Segment Open
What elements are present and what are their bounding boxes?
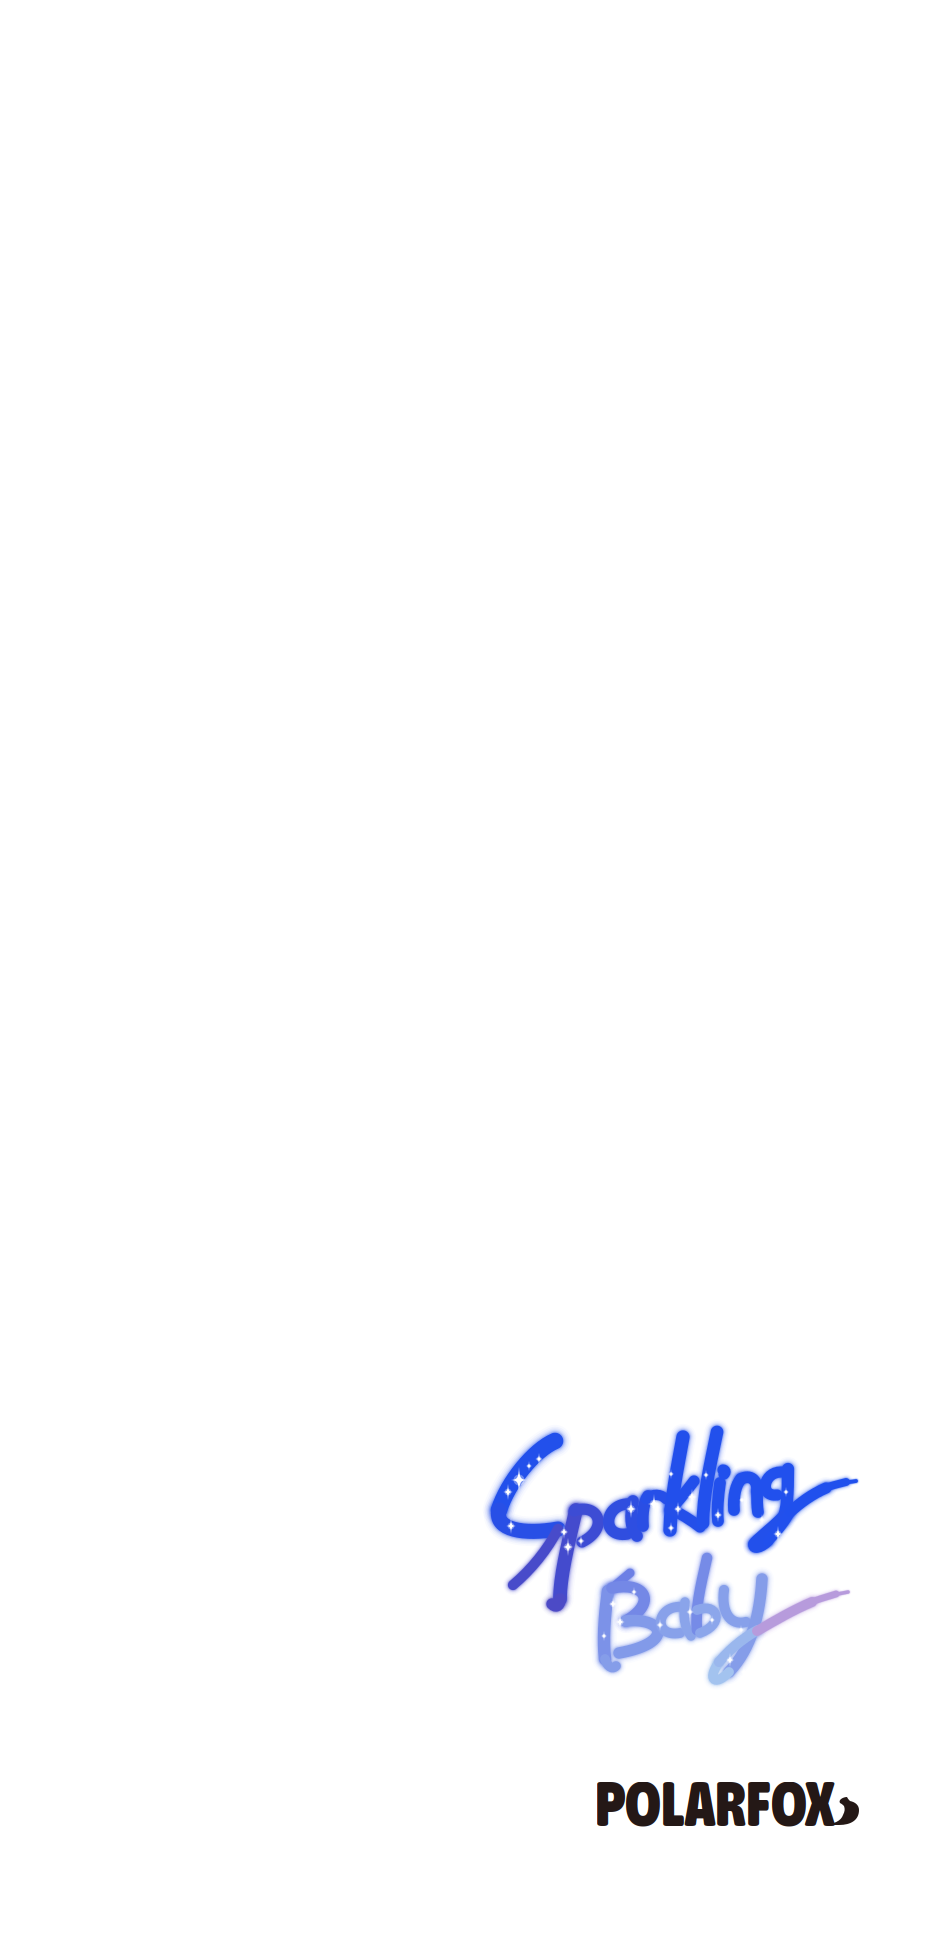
staticText: POLARFOX: [595, 1769, 834, 1839]
button[interactable]: POLARFOX: [0, 0, 940, 1946]
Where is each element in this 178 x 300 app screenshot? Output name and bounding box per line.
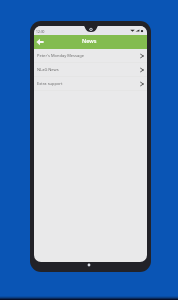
- staticText: Peter's Monday Message: [37, 53, 140, 58]
- button[interactable]: Peter's Monday Message: [34, 49, 147, 63]
- button[interactable]: Extra support: [34, 77, 147, 91]
- staticText: NLaG News: [37, 67, 140, 72]
- button[interactable]: NLaG News: [34, 63, 147, 77]
- staticText: Extra support: [37, 81, 140, 86]
- button[interactable]: Back: [35, 37, 45, 47]
- staticText: 12:30: [36, 29, 45, 33]
- staticText: News: [82, 37, 97, 44]
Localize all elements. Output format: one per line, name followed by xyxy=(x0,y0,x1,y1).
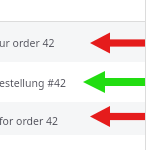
other: Increase Bestellung 42 xyxy=(0,62,150,102)
staticText: estellung #42 xyxy=(0,76,67,90)
staticText: ur order 42 xyxy=(0,36,55,50)
staticText: for order 42 xyxy=(0,114,58,128)
other: Decrease order 42 xyxy=(0,22,150,62)
other: Decrease for order 42 xyxy=(0,102,150,135)
button[interactable]: estellung #42 xyxy=(0,62,150,102)
button[interactable]: ur order 42 xyxy=(0,22,150,62)
button[interactable]: for order 42 xyxy=(0,102,150,135)
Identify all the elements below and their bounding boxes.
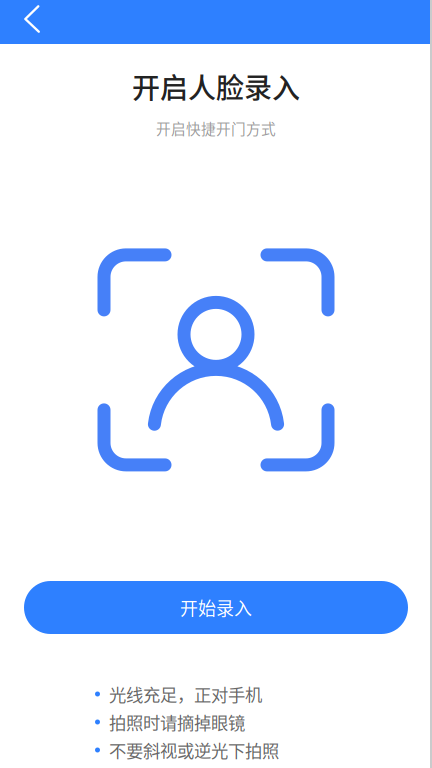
button[interactable]: 返回 <box>0 0 56 44</box>
staticText: 开启快捷开门方式 <box>156 118 276 139</box>
staticText: 不要斜视或逆光下拍照 <box>109 738 279 763</box>
staticText: 拍照时请摘掉眼镜 <box>109 710 245 735</box>
staticText: 开启人脸录入 <box>132 66 300 106</box>
button[interactable]: 开始录入 <box>24 581 408 634</box>
staticText: 开始录入 <box>180 594 252 621</box>
staticText: 光线充足，正对手机 <box>109 682 262 707</box>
Segment Closed
**What you will do**
Return the lines above exactly; the images are not part of the copy.

**Written response**
What elements are present and what are their bounding boxes?
staticText: POLARFOX: [595, 1769, 834, 1839]
button[interactable]: POLARFOX: [0, 0, 940, 1946]
Where is each element in this 178 x 300 app screenshot? Output name and bounding box per line.
- staticText: Peter's Monday Message: [37, 53, 140, 58]
- button[interactable]: Peter's Monday Message: [34, 49, 147, 63]
- button[interactable]: Extra support: [34, 77, 147, 91]
- staticText: NLaG News: [37, 67, 140, 72]
- button[interactable]: NLaG News: [34, 63, 147, 77]
- staticText: Extra support: [37, 81, 140, 86]
- button[interactable]: Back: [35, 37, 45, 47]
- staticText: 12:30: [36, 29, 45, 33]
- staticText: News: [82, 37, 97, 44]
Localize all elements. Output format: one per line, name followed by xyxy=(x0,y0,x1,y1).
other: Increase Bestellung 42 xyxy=(0,62,150,102)
staticText: estellung #42 xyxy=(0,76,67,90)
staticText: ur order 42 xyxy=(0,36,55,50)
staticText: for order 42 xyxy=(0,114,58,128)
other: Decrease order 42 xyxy=(0,22,150,62)
other: Decrease for order 42 xyxy=(0,102,150,135)
button[interactable]: estellung #42 xyxy=(0,62,150,102)
button[interactable]: ur order 42 xyxy=(0,22,150,62)
button[interactable]: for order 42 xyxy=(0,102,150,135)
Identify all the elements below and their bounding boxes.
button[interactable]: 返回 <box>0 0 56 44</box>
staticText: 开启快捷开门方式 <box>156 118 276 139</box>
staticText: 不要斜视或逆光下拍照 <box>109 738 279 763</box>
staticText: 拍照时请摘掉眼镜 <box>109 710 245 735</box>
staticText: 开启人脸录入 <box>132 66 300 106</box>
button[interactable]: 开始录入 <box>24 581 408 634</box>
staticText: 开始录入 <box>180 594 252 621</box>
staticText: 光线充足，正对手机 <box>109 682 262 707</box>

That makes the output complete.